# 2014 Bianchi > Look here...



## krtassoc (Sep 23, 2005)

2014 Bianchi > Look here...https://picasaweb.google.com/display.swacchi/2014Bianchi?noredirect=1


----------



## efaucette (Jul 18, 2012)

Great pics. Thanks for posting.


----------



## Oxy (Jul 2, 2012)

Awesome pics!
Infintio CV - 1.2 million yen, just over $12,000, that's now out of my league. Are they discontinuing the Infinito and Vertigo?


----------



## desertred (Jun 20, 2011)

Ooohh. The Sempre Pro in back/celeste looks like a worthy successor to my '05 Giro.


----------



## Tantivious Todd (Feb 13, 2012)

Oxy said:


> Awesome pics!
> Infintio CV - 1.2 million yen, just over $12,000, that's now out of my league. Are they discontinuing the Infinito and Vertigo?
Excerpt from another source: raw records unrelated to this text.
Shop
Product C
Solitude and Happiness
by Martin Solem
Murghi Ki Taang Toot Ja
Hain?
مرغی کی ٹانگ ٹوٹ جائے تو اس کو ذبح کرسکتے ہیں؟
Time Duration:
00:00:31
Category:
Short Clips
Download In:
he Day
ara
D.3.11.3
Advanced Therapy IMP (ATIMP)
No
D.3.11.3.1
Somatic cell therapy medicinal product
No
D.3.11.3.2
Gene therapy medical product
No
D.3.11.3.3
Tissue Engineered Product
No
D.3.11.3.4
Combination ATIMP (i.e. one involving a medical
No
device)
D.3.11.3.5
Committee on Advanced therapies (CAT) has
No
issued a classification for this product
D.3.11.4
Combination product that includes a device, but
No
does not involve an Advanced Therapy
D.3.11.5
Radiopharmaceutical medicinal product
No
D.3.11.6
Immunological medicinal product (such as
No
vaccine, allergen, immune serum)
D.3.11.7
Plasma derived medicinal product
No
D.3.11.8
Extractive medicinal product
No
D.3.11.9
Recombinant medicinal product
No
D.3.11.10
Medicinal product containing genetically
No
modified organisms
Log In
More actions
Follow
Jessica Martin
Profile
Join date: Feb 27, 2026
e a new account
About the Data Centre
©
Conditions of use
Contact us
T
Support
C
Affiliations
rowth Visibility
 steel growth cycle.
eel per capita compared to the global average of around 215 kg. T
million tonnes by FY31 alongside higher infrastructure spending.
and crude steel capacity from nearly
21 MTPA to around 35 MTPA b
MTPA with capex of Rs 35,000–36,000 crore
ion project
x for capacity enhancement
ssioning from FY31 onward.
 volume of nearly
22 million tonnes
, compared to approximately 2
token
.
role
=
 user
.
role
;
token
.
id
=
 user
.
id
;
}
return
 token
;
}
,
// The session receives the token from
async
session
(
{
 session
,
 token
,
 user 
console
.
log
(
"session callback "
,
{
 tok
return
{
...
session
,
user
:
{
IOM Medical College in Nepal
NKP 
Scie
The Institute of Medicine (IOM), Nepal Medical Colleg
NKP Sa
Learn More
Keep in mind that price includes the most expensive component group on Earth, and Red Wind XLR wheels. The price of the Ifinito will be a little more than last year's model, however, which is where the new Intenso is expected to fit into the lineup. I, too, noticed the absence of the Vertigo, but the Intenso may be replacing it as well, as the pricing here is pretty much identical to the Vertigo sitting in my LBS right now.


----------